> [EXERCISE REQUIREMENTS] Go through the data and copy each line where the word "Tulse" shows up.

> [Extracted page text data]
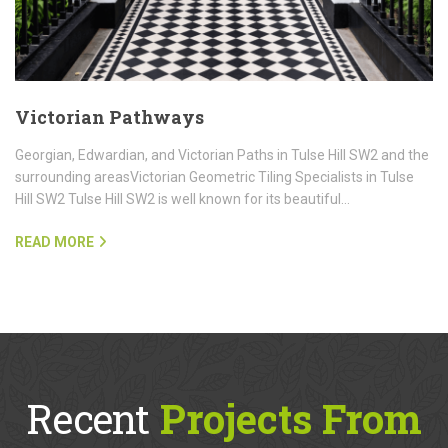
Victorian Pathways
Georgian, Edwardian, and Victorian Paths in Tulse Hill SW2 and the
surrounding areasVictorian Geometric Tiling Specialists in Tulse
Hill SW2 Tulse Hill SW2 is well known for its beautiful…
READ MORE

> [EXPECTED ANSWER]
Georgian, Edwardian, and Victorian Paths in Tulse Hill SW2 and the
surrounding areasVictorian Geometric Tiling Specialists in Tulse
Hill SW2 Tulse Hill SW2 is well known for its beautiful…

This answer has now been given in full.